Jesus returned the rebuke. “Get behind me Satan!” he said. “You do not have in mind the things of God, but the things of men” (Mk 8:33).
I’m sure Peter was hurt. Being called Satan (or the meaning of it–adversary) by Jesus? Rebuked by him? Being told he didn’t have the things of God in mind but the things of man? Peter was looking out for his friend. This I’m sure felt like a slap in the face. Not in unkindness, but as a hard truth.
It’s our nature to desire comfort. To believe God wants only good things for us and not hard things. Not cruel things. Not injustices or death.
But Jesus had already dealt with this for 40 days (Mt 4:1-11). In the desert satan continually tempted him to take shortcuts away from the horror of the cross. Not just the physical horror but the horror of becoming sin, taking the punishment of all humanity on himself and being separated from the Father (2 Cor 5:21). The temptation was real. But Jesus by the grace of God overcame.
And now here was Jesus’ friend Peter, inadvertently tempting him again to take a different way. Peter wasn’t intentionally trying to detract him from his purpose, he just didn’t understand. But the desires of friends are powerful influences in our life.
Jesus saw it for what it was. Another temptation by satan to lure him away from the cross. It is the “things of men” to want the God life without suffering. But the way of love has very raw, deep, and painful suffering. This was the path of Jesus. And the necessary path to fulfill God’s way to deal with sin through truth and justice.

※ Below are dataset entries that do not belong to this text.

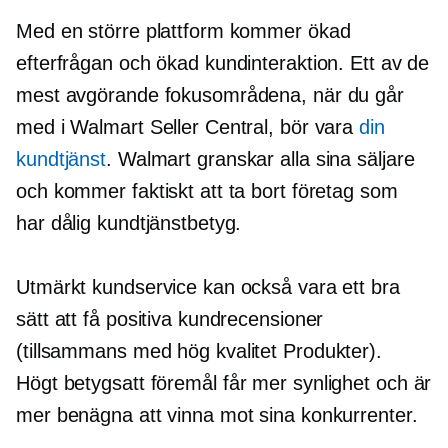
Med en större plattform kommer ökad
efterfrågan och ökad kundinteraktion. Ett av de
mest avgörande fokusområdena, när du går
med i Walmart Seller Central, bör vara
din
kundtjänst
. Walmart granskar alla sina säljare
och kommer faktiskt att ta bort företag som
har dålig kundtjänstbetyg.
Utmärkt kundservice kan också vara ett bra
sätt att få positiva kundrecensioner
(tillsammans med
hög kvalitet
Produkter).
Högt betygsatt
föremål får mer synlighet och är
mer benägna att vinna mot sina konkurrenter.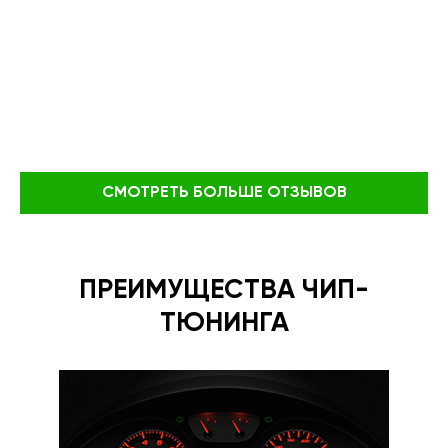
СМОТРЕТЬ БОЛЬШЕ ОТЗЫВОВ
ПРЕИМУЩЕСТВА ЧИП-
ТЮНИНГА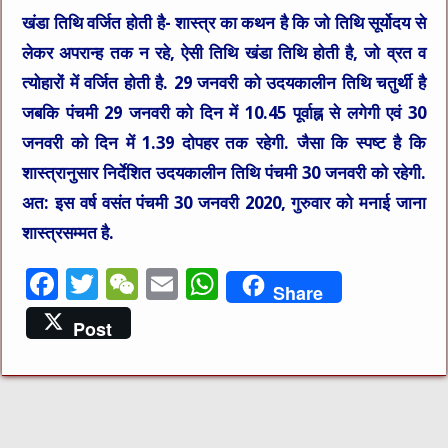
खंडा तिथि वर्जित होती है-
शास्त्र का कथन है कि जो तिथि सूर्योदय से
लेकर अपरान्ह तक न रहे, ऐसी तिथि खंडा तिथि होती है, जो व्रत व
त्योहारों में वर्जित होती है. 29 जनवरी को उदयकालीन तिथि चतुर्थी है
जबकि पंचमी 29 जनवरी को दिन में 10.45 पूर्वाह्न से लगेगी एवं 30
जनवरी को दिन में 1.39 दोपहर तक रहेगी. जैसा कि स्पष्ट है कि
शास्त्रानुसार निर्देशित उदयकालीन तिथि पंचमी 30 जनवरी को रहेगी.
अत: इस वर्ष वसंत पंचमी 30 जनवरी 2020, गुरुवार को मनाई जाना
शास्त्रसम्मत है.
F
T
W
E
W
Share
a
w
e
m
h
Post
c
it
C
ai
at
e
te
h
l
s
b
r
at
A
o
p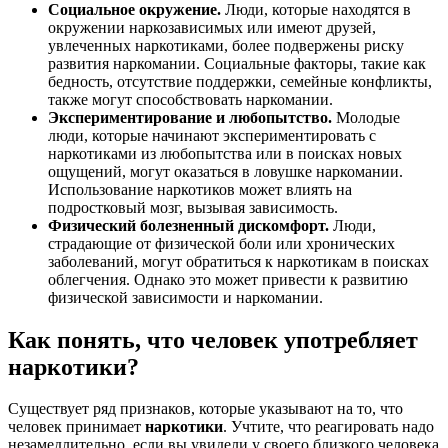
Социальное окружение.
Люди, которые находятся в
окружении наркозависимых или имеют друзей,
увлеченных наркотиками, более подвержены риску
развития наркомании. Социальные факторы, такие как
бедность, отсутствие поддержки, семейные конфликты,
также могут способствовать наркомании.
Экспериментирование и любопытство.
Молодые
люди, которые начинают экспериментировать с
наркотиками из любопытства или в поисках новых
ощущений, могут оказаться в ловушке наркомании.
Использование наркотиков может влиять на
подростковый мозг, вызывая зависимость.
Физический болезненный дискомфорт.
Люди,
страдающие от физической боли или хронических
заболеваний, могут обратиться к наркотикам в поисках
облегчения. Однако это может привести к развитию
физической зависимости и наркомании.
Как понять, что человек употребляет
наркотики?
Существует ряд признаков, которые указывают на то, что
человек принимает
наркотики
. Учтите, что реагировать надо
незамедлительно, если вы увидели у своего близкого человека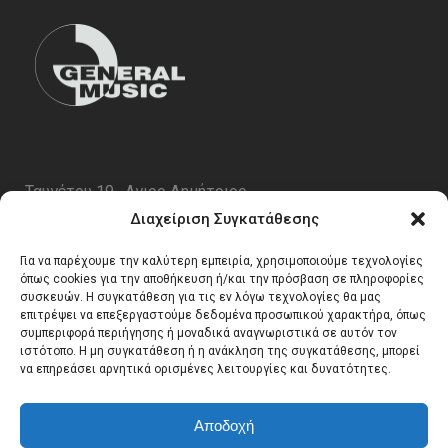
Ταυγέτου 19 , Αγιος Δημήτριος
ΤΚ 17343
Διαχείριση Συγκατάθεσης
Τηλ. 210 5227696
Για να παρέχουμε την καλύτερη εμπειρία, χρησιμοποιούμε τεχνολογίες
email:
info@generalmusic.gr
όπως cookies για την αποθήκευση ή/και την πρόσβαση σε πληροφορίες
συσκευών. Η συγκατάθεση για τις εν λόγω τεχνολογίες θα μας
επιτρέψει να επεξεργαστούμε δεδομένα προσωπικού χαρακτήρα, όπως
συμπεριφορά περιήγησης ή μοναδικά αναγνωριστικά σε αυτόν τον
Ωρες Λειτουργίας:
ιστότοπο. Η μη συγκατάθεση ή η ανάκληση της συγκατάθεσης, μπορεί
να επηρεάσει αρνητικά ορισμένες λειτουργίες και δυνατότητες.
Δευτέρα – Παρασκευή 10:00 – 17:00
Αποδοχή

Peter could have hardened his heart at this point but he didn’t. And Jesus could have stopped with Peter’s rebuke but he didn’t. He continued on.
“If anyone would come after me, he must take up his cross and follow me…”
The Christian life of love guarantees suffering. This is the example of Jesus and what we read in Scripture (Php 3:10; 2 Tim 3:12). There are no shortcuts.